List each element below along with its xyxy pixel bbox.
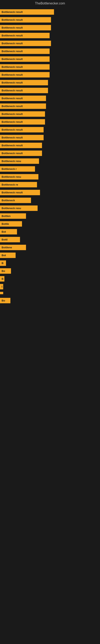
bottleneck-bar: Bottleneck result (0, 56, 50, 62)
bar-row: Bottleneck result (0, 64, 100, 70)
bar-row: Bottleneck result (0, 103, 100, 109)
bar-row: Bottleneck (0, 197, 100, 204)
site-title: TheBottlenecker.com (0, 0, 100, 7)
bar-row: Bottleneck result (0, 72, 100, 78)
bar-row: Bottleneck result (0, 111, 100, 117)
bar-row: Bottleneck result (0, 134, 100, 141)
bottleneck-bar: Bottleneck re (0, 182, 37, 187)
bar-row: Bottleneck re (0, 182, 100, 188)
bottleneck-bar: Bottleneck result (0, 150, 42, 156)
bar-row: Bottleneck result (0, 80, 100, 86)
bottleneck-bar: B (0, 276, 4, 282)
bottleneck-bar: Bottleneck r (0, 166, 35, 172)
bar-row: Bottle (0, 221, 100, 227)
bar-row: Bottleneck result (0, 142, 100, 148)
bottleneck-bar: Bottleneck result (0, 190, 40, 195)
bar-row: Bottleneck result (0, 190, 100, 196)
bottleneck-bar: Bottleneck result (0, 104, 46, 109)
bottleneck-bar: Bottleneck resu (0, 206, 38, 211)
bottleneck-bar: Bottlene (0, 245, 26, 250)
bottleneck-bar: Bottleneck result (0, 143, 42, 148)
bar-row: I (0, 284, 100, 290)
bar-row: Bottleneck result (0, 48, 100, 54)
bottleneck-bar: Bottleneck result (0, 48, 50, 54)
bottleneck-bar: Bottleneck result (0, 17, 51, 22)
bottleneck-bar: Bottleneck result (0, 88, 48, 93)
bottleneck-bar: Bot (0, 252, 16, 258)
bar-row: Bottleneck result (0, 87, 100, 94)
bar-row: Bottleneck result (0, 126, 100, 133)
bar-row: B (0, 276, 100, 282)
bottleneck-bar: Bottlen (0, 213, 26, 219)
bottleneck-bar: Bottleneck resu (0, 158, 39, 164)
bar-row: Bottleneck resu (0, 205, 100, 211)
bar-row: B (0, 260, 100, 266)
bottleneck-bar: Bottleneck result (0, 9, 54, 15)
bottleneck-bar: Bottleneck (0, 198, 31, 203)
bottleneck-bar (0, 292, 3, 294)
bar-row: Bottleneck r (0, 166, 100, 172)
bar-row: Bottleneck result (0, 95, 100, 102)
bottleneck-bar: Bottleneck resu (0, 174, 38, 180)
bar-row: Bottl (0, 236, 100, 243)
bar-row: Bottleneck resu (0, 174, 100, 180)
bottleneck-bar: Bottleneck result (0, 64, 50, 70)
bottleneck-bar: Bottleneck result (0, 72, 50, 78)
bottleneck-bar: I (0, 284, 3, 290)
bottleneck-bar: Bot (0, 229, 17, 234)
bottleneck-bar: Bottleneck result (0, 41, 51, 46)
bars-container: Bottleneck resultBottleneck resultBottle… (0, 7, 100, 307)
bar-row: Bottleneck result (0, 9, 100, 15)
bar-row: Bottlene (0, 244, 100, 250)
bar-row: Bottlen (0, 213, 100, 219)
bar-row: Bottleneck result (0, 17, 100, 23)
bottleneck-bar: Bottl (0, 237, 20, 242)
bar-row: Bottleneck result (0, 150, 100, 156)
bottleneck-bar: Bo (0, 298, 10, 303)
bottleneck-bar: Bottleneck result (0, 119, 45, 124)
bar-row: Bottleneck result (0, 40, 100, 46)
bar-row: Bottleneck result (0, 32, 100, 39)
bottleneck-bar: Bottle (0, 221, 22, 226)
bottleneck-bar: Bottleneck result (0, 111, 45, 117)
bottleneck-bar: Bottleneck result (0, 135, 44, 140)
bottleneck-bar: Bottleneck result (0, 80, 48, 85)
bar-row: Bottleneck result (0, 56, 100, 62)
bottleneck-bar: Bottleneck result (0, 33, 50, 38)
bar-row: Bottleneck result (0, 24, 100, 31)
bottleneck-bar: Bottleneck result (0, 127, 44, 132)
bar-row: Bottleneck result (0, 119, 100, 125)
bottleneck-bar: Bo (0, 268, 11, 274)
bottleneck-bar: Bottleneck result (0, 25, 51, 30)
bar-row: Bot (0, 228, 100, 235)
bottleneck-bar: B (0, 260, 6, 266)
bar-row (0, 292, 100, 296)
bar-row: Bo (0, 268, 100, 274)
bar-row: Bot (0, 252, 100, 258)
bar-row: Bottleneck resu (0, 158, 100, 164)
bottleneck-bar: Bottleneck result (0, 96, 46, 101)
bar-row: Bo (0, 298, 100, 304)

(ACTIVITY): Leave out the pictures and copy the rest of the material above exactly.

(REPLY TO THE EXERCISE):
List each element below along with its xyxy pixel bbox.
bottleneck-bar: Bottleneck result (0, 56, 50, 62)
bar-row: Bottleneck result (0, 64, 100, 70)
bar-row: Bottleneck result (0, 103, 100, 109)
bar-row: Bottleneck (0, 197, 100, 204)
site-title: TheBottlenecker.com (0, 0, 100, 7)
bar-row: Bottleneck result (0, 72, 100, 78)
bar-row: Bottleneck result (0, 111, 100, 117)
bar-row: Bottleneck result (0, 134, 100, 141)
bottleneck-bar: Bottleneck re (0, 182, 37, 187)
bar-row: Bottleneck re (0, 182, 100, 188)
bottleneck-bar: Bottleneck result (0, 150, 42, 156)
bar-row: Bottleneck result (0, 80, 100, 86)
bottleneck-bar: B (0, 276, 4, 282)
bottleneck-bar: Bottleneck r (0, 166, 35, 172)
bar-row: Bottle (0, 221, 100, 227)
bar-row: Bottleneck result (0, 142, 100, 148)
bottleneck-bar: Bottleneck result (0, 190, 40, 195)
bar-row: Bottleneck result (0, 190, 100, 196)
bottleneck-bar: Bottleneck result (0, 104, 46, 109)
bottleneck-bar: Bottleneck resu (0, 206, 38, 211)
bottleneck-bar: Bottlene (0, 245, 26, 250)
bottleneck-bar: Bottleneck result (0, 143, 42, 148)
bar-row: I (0, 284, 100, 290)
bar-row: Bottleneck result (0, 48, 100, 54)
bottleneck-bar: Bottleneck result (0, 48, 50, 54)
bottleneck-bar: Bottleneck result (0, 17, 51, 22)
bottleneck-bar: Bottleneck result (0, 88, 48, 93)
bottleneck-bar: Bot (0, 252, 16, 258)
bar-row: Bottleneck result (0, 87, 100, 94)
bar-row: Bottleneck result (0, 126, 100, 133)
bar-row: B (0, 276, 100, 282)
bottleneck-bar: Bottlen (0, 213, 26, 219)
bottleneck-bar: Bottleneck resu (0, 158, 39, 164)
bar-row: Bottleneck resu (0, 205, 100, 211)
bar-row: B (0, 260, 100, 266)
bottleneck-bar: Bottleneck result (0, 9, 54, 15)
bottleneck-bar: Bottleneck (0, 198, 31, 203)
bottleneck-bar (0, 292, 3, 294)
bar-row: Bottleneck r (0, 166, 100, 172)
bar-row: Bottleneck result (0, 95, 100, 102)
bottleneck-bar: Bottleneck resu (0, 174, 38, 180)
bar-row: Bottl (0, 236, 100, 243)
bar-row: Bottleneck resu (0, 174, 100, 180)
bottleneck-bar: Bottleneck result (0, 64, 50, 70)
bottleneck-bar: Bottleneck result (0, 72, 50, 78)
bottleneck-bar: I (0, 284, 3, 290)
bottleneck-bar: Bot (0, 229, 17, 234)
bottleneck-bar: Bottleneck result (0, 41, 51, 46)
bars-container: Bottleneck resultBottleneck resultBottle… (0, 7, 100, 307)
bar-row: Bottleneck result (0, 9, 100, 15)
bar-row: Bottlene (0, 244, 100, 250)
bar-row: Bottlen (0, 213, 100, 219)
bar-row: Bottleneck result (0, 17, 100, 23)
bottleneck-bar: Bottl (0, 237, 20, 242)
bar-row: Bottleneck result (0, 150, 100, 156)
bottleneck-bar: Bo (0, 298, 10, 303)
bottleneck-bar: Bottleneck result (0, 119, 45, 124)
bar-row: Bottleneck result (0, 40, 100, 46)
bar-row: Bottleneck result (0, 32, 100, 39)
bottleneck-bar: Bottle (0, 221, 22, 226)
bottleneck-bar: Bottleneck result (0, 111, 45, 117)
bottleneck-bar: Bottleneck result (0, 135, 44, 140)
bottleneck-bar: Bottleneck result (0, 80, 48, 85)
bar-row: Bottleneck result (0, 56, 100, 62)
bottleneck-bar: Bottleneck result (0, 33, 50, 38)
bar-row: Bottleneck result (0, 24, 100, 31)
bottleneck-bar: Bottleneck result (0, 127, 44, 132)
bar-row: Bottleneck result (0, 119, 100, 125)
bottleneck-bar: Bo (0, 268, 11, 274)
bottleneck-bar: Bottleneck result (0, 25, 51, 30)
bar-row: Bot (0, 228, 100, 235)
bottleneck-bar: B (0, 260, 6, 266)
bar-row (0, 292, 100, 296)
bar-row: Bo (0, 268, 100, 274)
bar-row: Bot (0, 252, 100, 258)
bar-row: Bottleneck resu (0, 158, 100, 164)
bottleneck-bar: Bottleneck result (0, 96, 46, 101)
bar-row: Bo (0, 298, 100, 304)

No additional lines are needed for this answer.